-- Opening Marker --
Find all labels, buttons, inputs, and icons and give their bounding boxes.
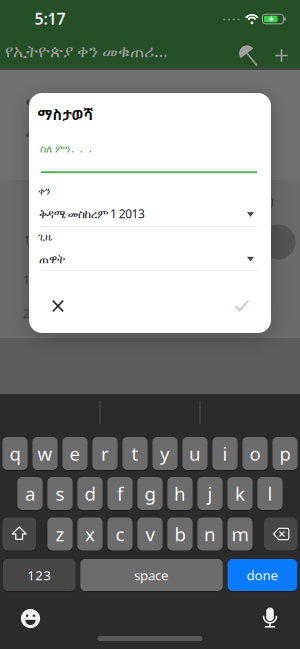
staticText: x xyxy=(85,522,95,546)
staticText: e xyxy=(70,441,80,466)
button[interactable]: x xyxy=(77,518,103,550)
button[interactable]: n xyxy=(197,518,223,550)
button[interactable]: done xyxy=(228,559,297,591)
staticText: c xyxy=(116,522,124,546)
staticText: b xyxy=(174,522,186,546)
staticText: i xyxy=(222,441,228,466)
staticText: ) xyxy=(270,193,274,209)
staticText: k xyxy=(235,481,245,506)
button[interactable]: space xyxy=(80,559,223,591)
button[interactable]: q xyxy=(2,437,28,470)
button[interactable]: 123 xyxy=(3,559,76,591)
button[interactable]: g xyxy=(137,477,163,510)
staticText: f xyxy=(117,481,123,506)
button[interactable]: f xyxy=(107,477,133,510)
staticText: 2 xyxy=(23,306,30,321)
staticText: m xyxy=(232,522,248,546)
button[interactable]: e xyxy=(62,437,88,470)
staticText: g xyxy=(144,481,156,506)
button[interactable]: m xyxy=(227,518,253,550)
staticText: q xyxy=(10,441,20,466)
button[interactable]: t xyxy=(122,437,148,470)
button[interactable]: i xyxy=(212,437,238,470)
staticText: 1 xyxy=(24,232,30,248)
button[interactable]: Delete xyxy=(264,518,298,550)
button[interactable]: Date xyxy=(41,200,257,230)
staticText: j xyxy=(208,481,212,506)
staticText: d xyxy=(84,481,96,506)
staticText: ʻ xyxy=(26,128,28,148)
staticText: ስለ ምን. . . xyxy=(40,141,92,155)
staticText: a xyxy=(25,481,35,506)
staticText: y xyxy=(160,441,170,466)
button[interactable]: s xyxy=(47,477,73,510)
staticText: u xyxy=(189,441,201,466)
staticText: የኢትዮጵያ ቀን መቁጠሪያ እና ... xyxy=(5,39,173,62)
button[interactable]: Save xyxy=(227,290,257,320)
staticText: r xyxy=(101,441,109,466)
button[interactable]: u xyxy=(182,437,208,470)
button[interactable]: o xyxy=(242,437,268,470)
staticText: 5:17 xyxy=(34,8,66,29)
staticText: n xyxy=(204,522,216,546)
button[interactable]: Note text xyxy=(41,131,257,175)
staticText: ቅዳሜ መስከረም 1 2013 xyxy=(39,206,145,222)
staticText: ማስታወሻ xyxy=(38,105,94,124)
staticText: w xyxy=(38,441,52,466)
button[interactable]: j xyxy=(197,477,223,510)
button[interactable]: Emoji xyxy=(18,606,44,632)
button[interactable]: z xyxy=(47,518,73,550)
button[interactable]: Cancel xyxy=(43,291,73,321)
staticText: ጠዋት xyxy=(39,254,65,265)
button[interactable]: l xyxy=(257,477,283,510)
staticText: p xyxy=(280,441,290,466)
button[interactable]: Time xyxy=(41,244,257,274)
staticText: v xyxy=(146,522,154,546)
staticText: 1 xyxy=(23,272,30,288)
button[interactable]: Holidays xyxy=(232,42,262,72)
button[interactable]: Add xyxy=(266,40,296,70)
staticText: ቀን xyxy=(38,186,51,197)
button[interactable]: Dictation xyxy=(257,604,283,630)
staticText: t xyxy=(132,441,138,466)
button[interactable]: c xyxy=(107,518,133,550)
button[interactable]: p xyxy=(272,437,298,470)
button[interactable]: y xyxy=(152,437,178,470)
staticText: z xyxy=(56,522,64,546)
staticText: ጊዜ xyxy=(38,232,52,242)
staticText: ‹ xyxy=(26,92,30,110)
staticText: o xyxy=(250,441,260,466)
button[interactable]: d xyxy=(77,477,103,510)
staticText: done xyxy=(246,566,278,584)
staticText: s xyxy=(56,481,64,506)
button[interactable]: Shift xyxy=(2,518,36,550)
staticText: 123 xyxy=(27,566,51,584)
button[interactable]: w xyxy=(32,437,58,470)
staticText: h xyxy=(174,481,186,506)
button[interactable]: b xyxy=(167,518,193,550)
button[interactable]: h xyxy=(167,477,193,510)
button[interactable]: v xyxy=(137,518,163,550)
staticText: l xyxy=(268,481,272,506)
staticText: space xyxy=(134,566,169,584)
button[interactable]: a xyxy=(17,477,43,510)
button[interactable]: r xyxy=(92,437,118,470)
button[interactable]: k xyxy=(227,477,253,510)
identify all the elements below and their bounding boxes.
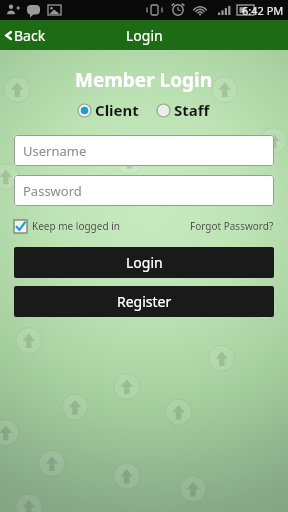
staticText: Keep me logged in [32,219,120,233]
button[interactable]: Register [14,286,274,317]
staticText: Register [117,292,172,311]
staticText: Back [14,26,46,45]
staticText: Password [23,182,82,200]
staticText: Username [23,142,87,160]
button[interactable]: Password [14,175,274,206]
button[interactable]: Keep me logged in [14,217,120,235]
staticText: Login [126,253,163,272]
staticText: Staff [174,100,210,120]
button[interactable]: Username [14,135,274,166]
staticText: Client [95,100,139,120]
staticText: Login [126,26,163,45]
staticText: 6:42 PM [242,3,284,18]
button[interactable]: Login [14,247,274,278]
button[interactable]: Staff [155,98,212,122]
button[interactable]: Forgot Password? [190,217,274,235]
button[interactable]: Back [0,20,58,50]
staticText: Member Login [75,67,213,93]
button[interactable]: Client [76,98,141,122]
-- Closing Marker --
*Task to complete*
Please show each line in the records above that contains "Register".

*Exercise response*
button[interactable]: Register [14,286,274,317]
staticText: Register [117,292,172,311]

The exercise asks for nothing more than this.